After its beginnings as a popular underground music venue, Sudsy's began attracting the attention of national music labels, with scouts showing up at shows with video cameras. Major acts that played at Sudsy's in their early days include Beck, Better Than Ezra, Betty Blowtorch, Cat Power, The Gathering, Girls Against Boys, G. Love & Special Sauce, Guided by Voices, Jack White/The White Stripes, Jeff Buckley, The Jesus Lizard, Jon Spencer Blues Explosion, Modest Mouse, Morphine, Neutral Milk Hotel, Red Hot Chili Peppers, Sleater-Kinney, Smashing Pumpkins, Spoon, Stereolab, Superchunk, Vains of Jenna, Wesley Willis, and Yo La Tengo.

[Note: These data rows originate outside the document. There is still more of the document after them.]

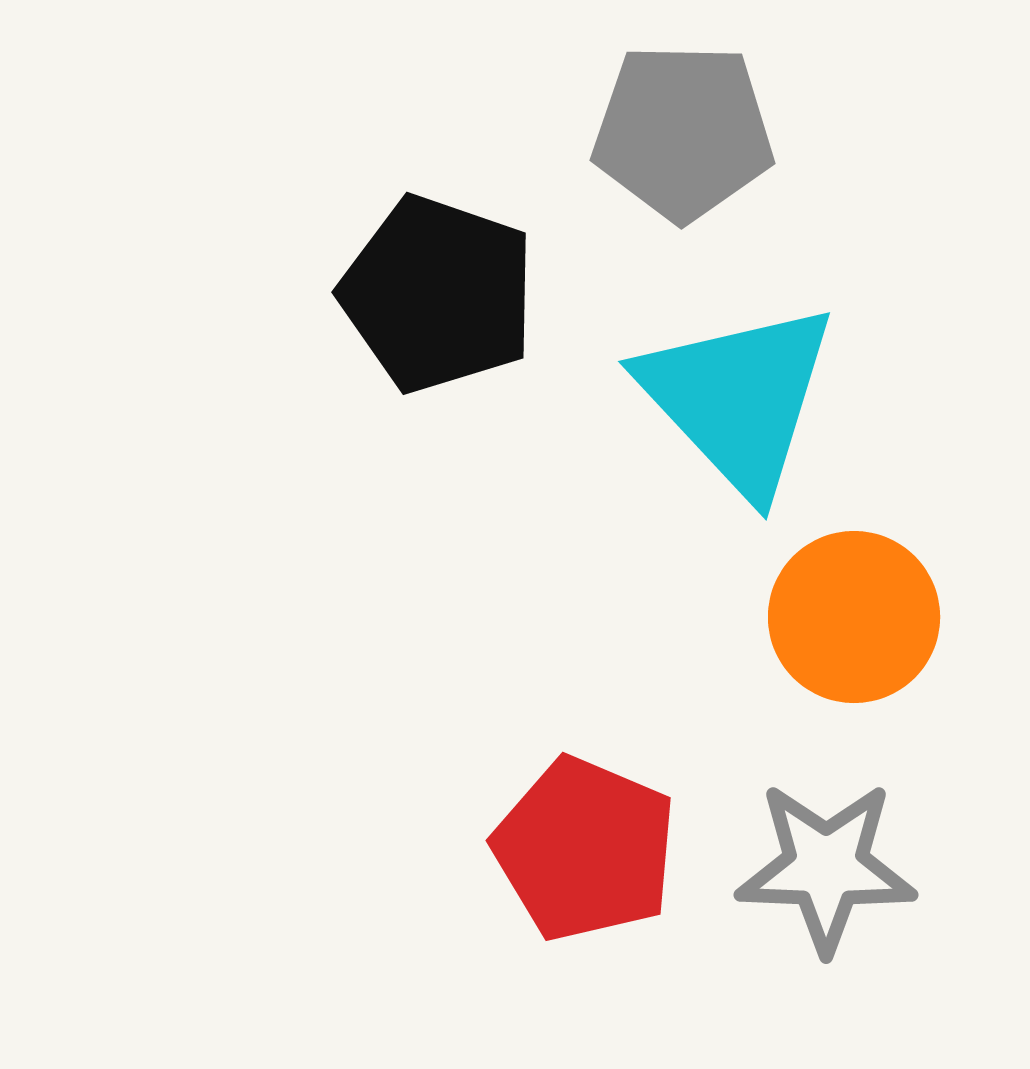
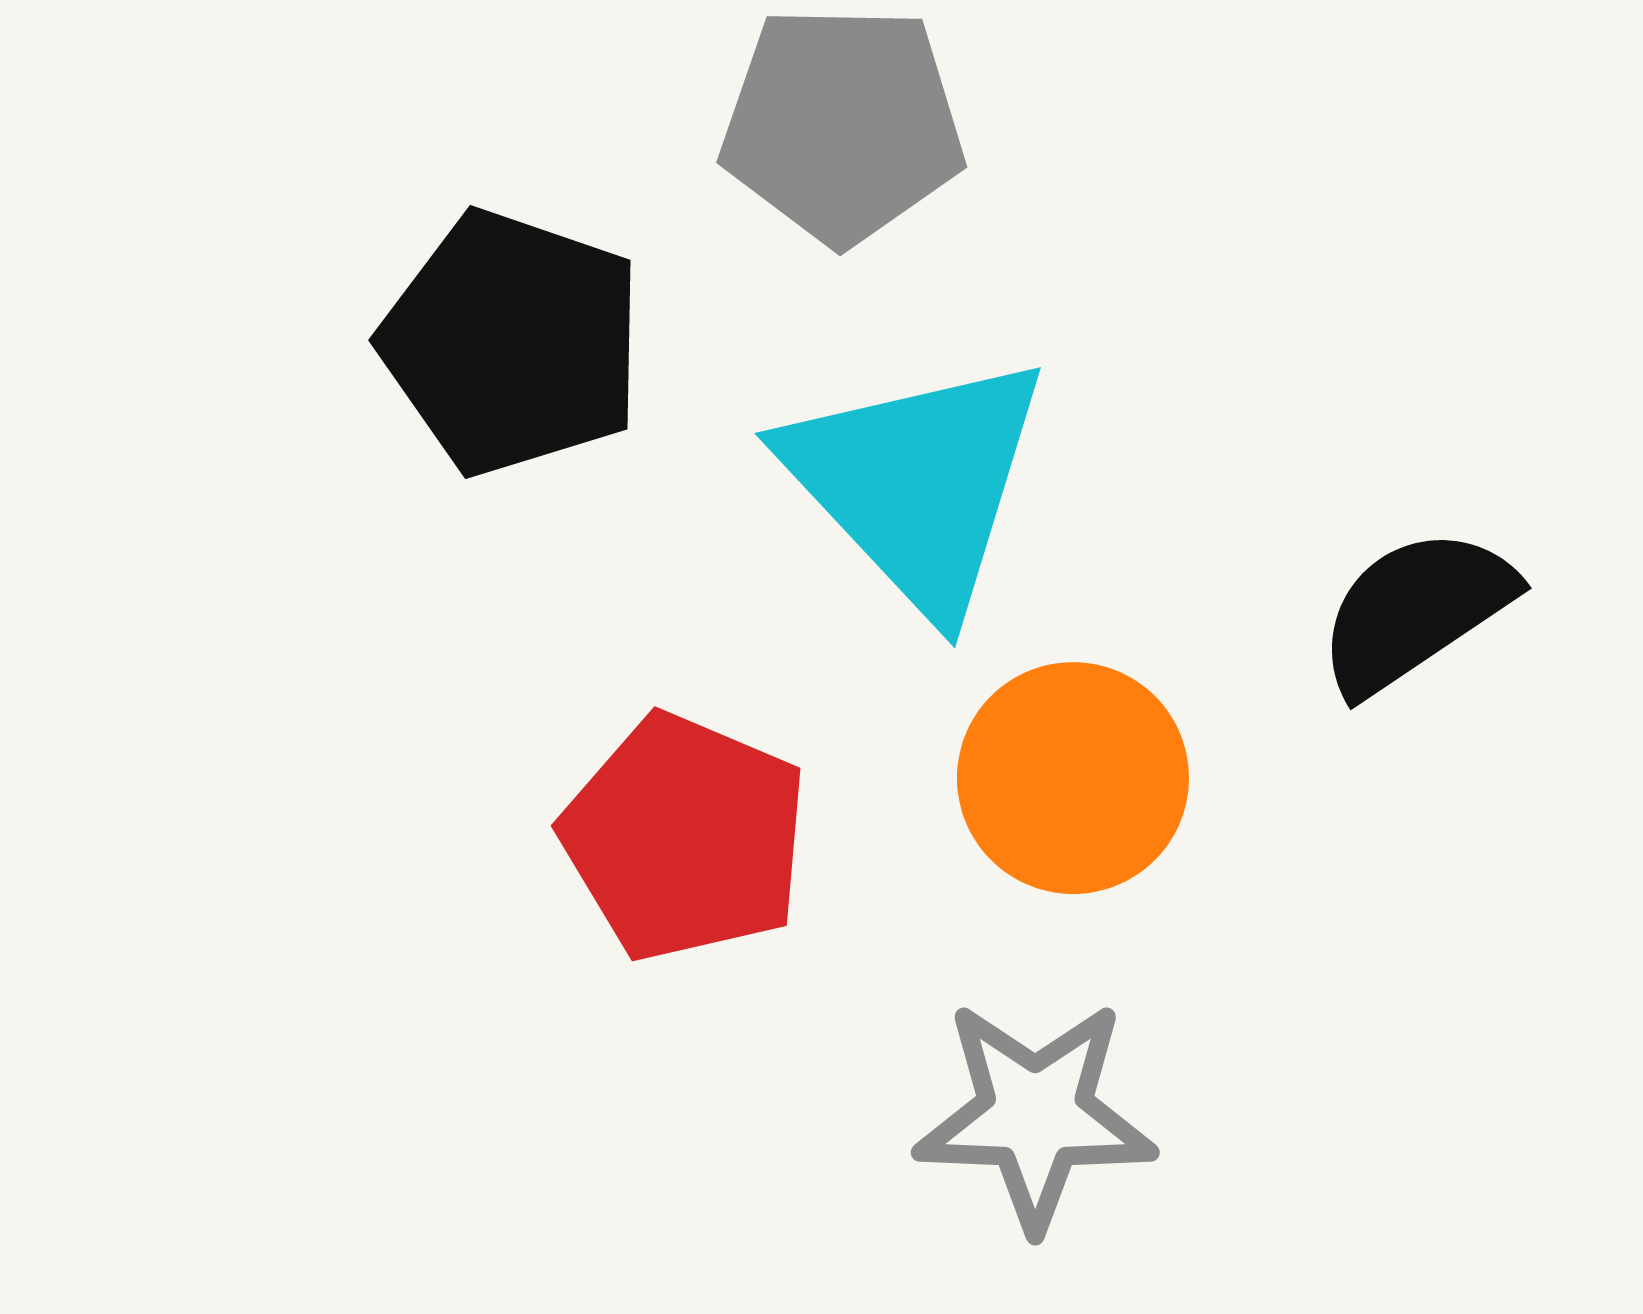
red pentagon: (585, 849) -> (685, 837), moved

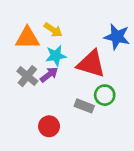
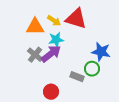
blue star: (117, 37) -> (101, 52), moved
red triangle: (91, 64) -> (76, 19), moved
purple arrow: (49, 75) -> (51, 54), size x1.5

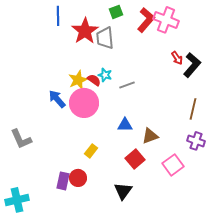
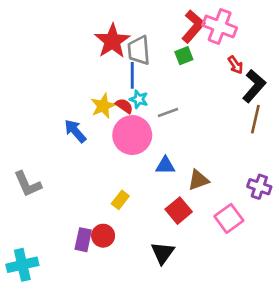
green square: (116, 12) -> (184, 56), moved
blue line: (58, 16) -> (132, 75), moved
red arrow: (177, 58) -> (235, 65), moved
pink circle: (84, 103) -> (132, 135), moved
brown line: (193, 109) -> (255, 119), moved

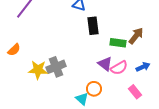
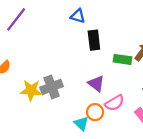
purple triangle: (105, 64) -> (96, 84), moved
pink semicircle: (119, 68) -> (114, 103), moved

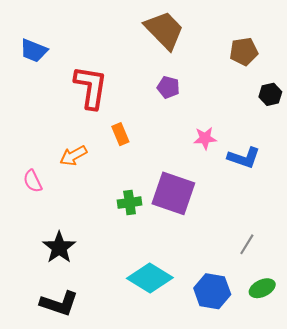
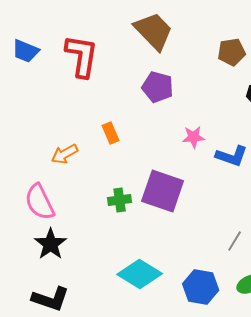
red L-shape: (91, 87) -> (82, 56), moved
purple pentagon: (168, 87) -> (158, 87), size x1.4
pink semicircle: (33, 181) -> (40, 202), moved, size x1.6

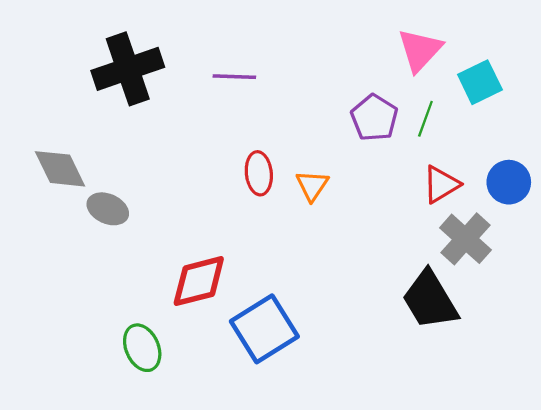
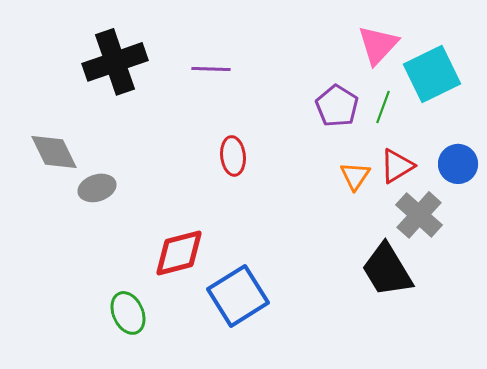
cyan square: (480, 82) -> (432, 74), size x1.4
orange triangle: (312, 186) -> (355, 176), moved
gray ellipse: (108, 209) -> (97, 188), turned -42

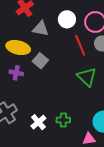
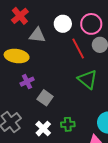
gray square: (40, 61) -> (45, 98), moved
purple cross: (16, 73) -> (27, 82), moved, turned -32

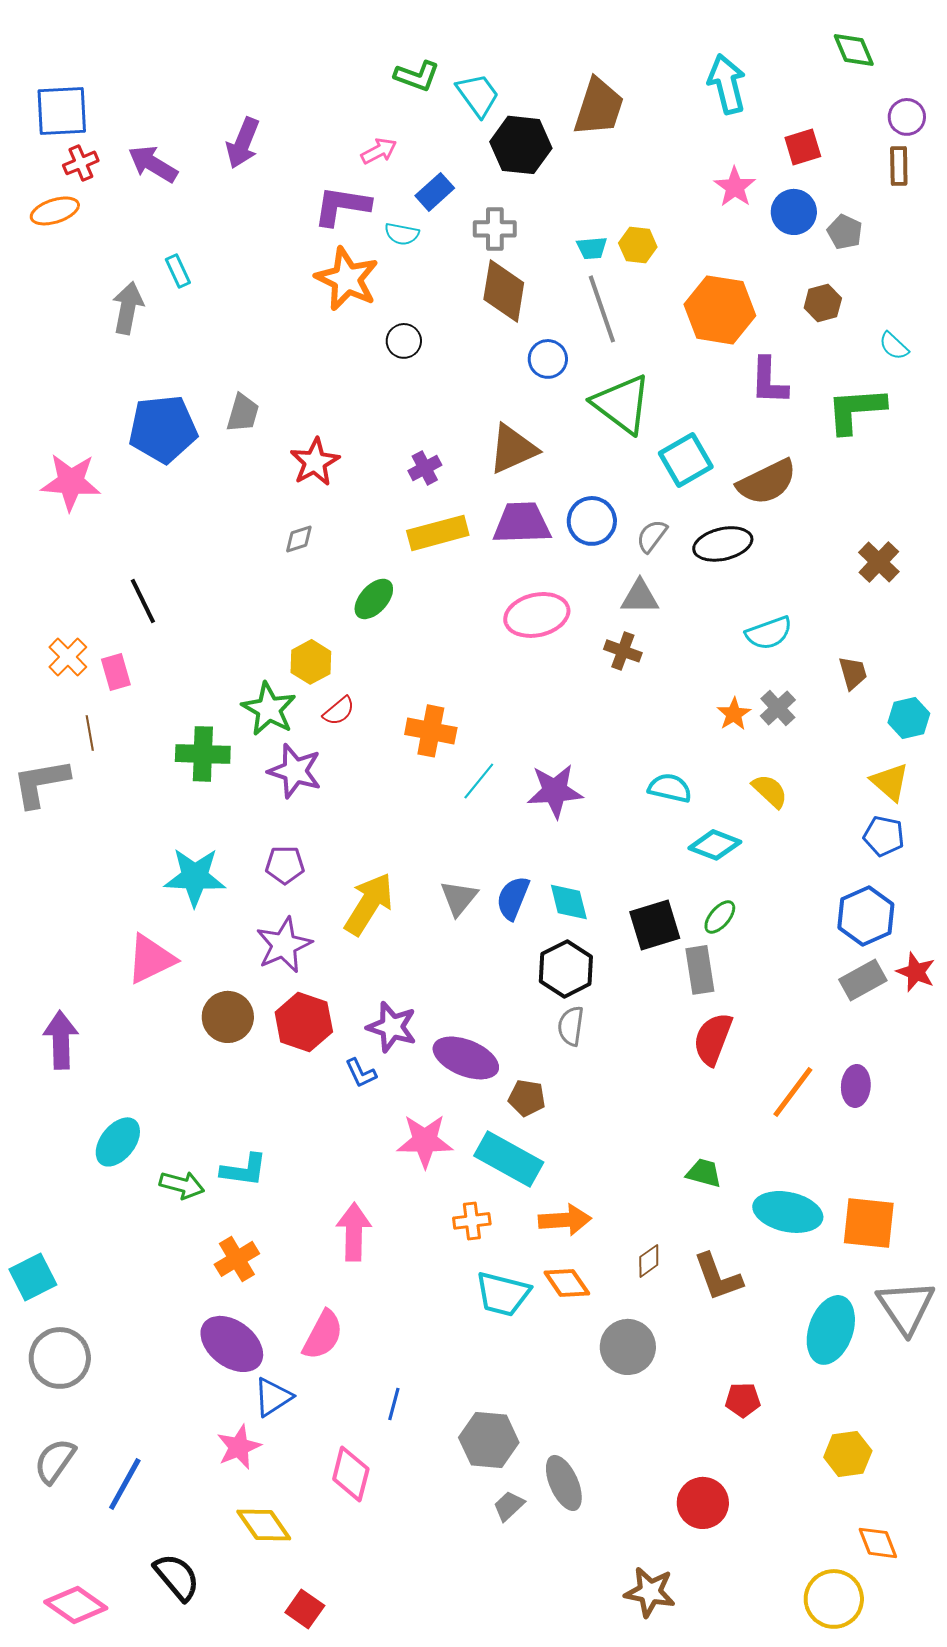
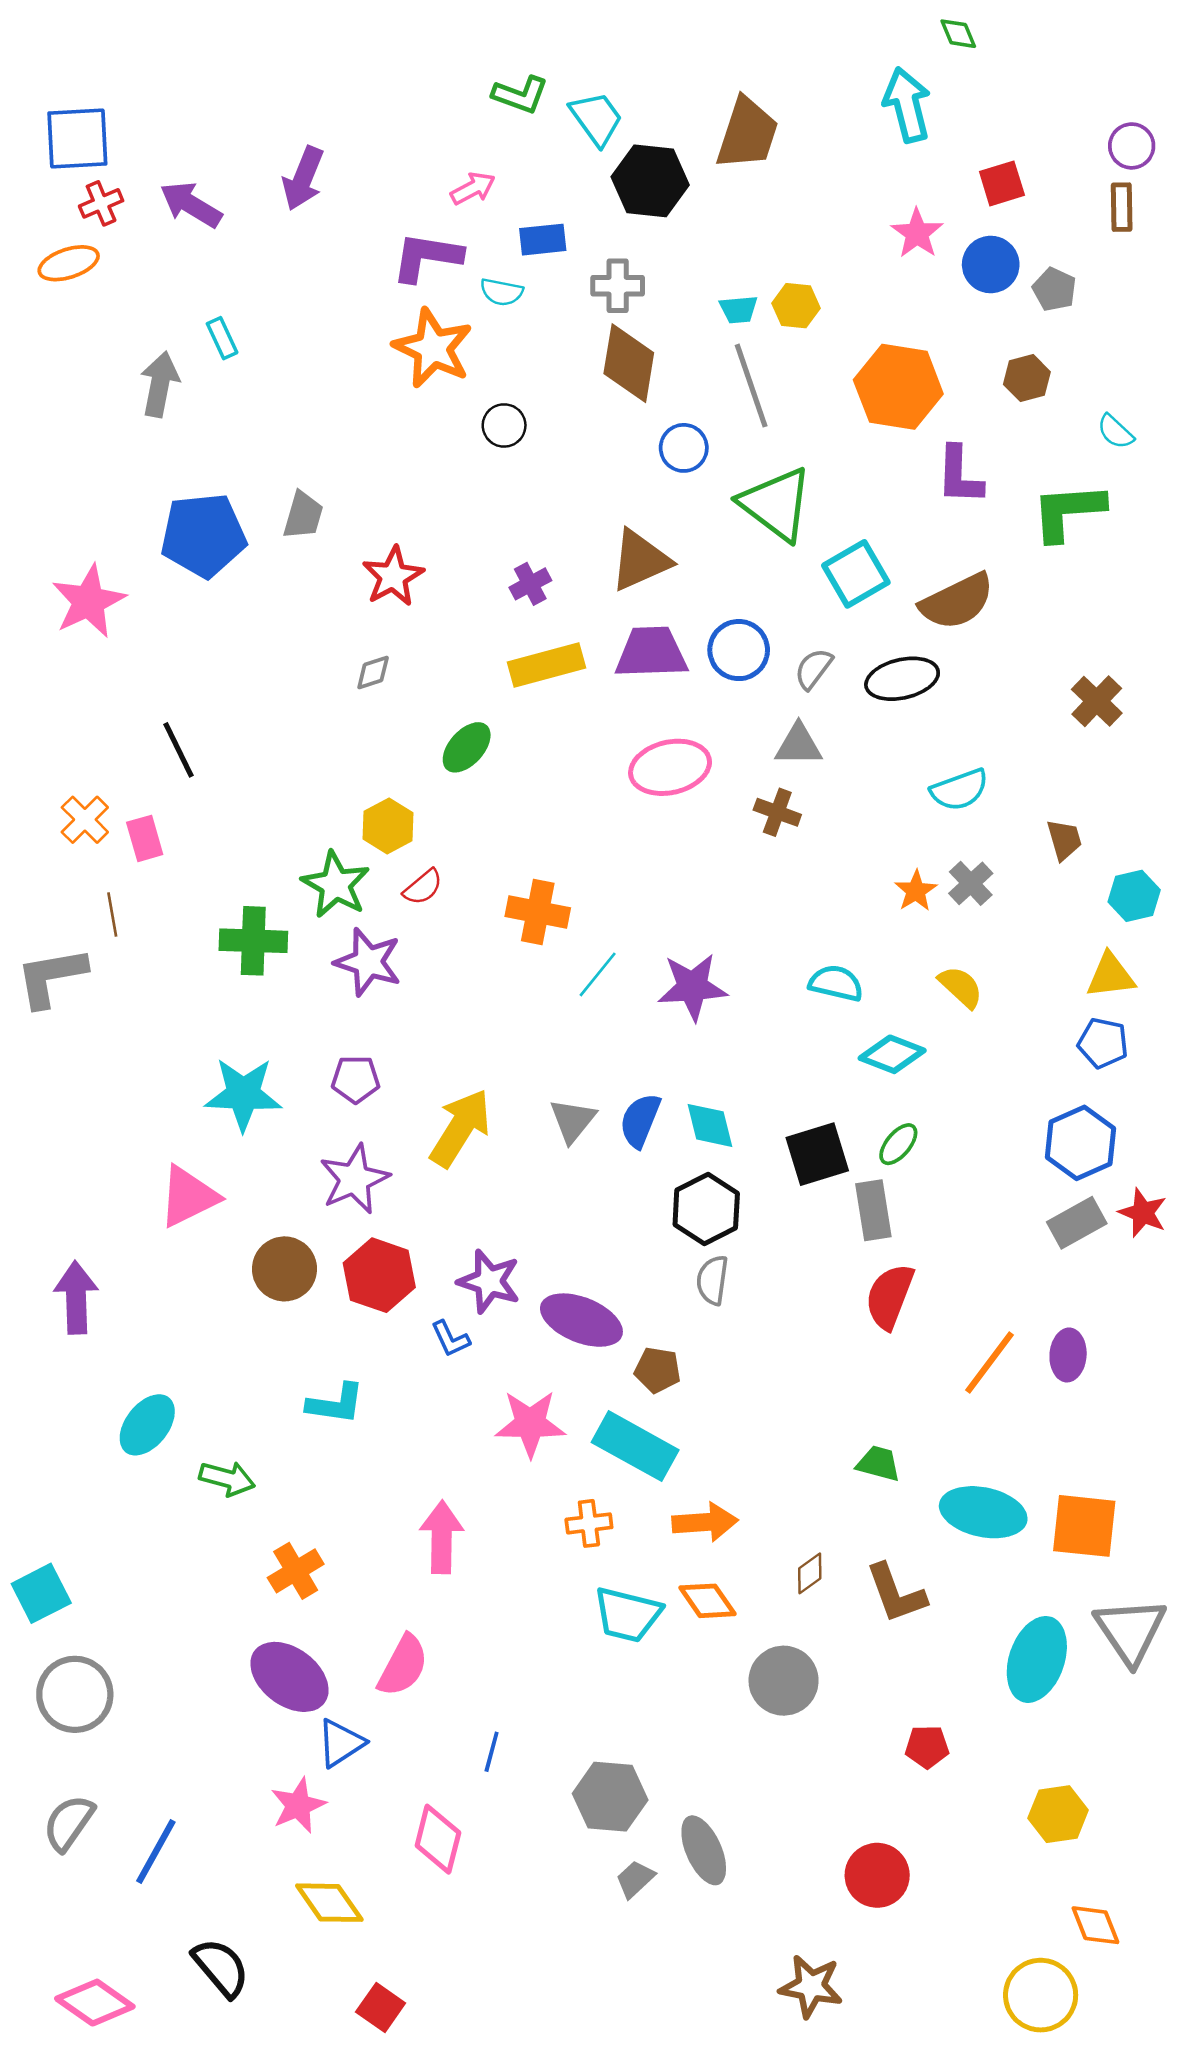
green diamond: (854, 50) -> (958, 34), moved, size x0.7
blue rectangle: (435, 192) -> (543, 240), turned 36
pink star: (71, 482) -> (89, 601), turned -30
yellow triangle: (890, 782) -> (1110, 976), turned -48
cyan L-shape: (244, 1170) -> (336, 1404), moved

At the peak of its success as a music venue, Sudsy's became a place where musicians themselves became patrons, socializing with the crowd during other bands' performances. Waltz recalled instances of members of acts too large to play Sudsy's stopping by, including Jackson Browne, James Taylor and "Weird Al" Yankovic. Another time, she gave four members of Jefferson Airplane a ride to their hotel, not recognizing them until realizing they were late for a show that night at the outdoor amphitheater Riverbend Music Center. Dan Reed, who went on to become music director at WXPN in Philadelphia said that when he tended bar at Sudsy's, performers from famous acts across the street at Bogart's would frequently come in for a $3 beer. "I served Izzy Stradlin and the drummer from Guns N' Roses," he said.

The bar was also popular with critics, with Creem magazine naming it the best bar in Ohio of 1993.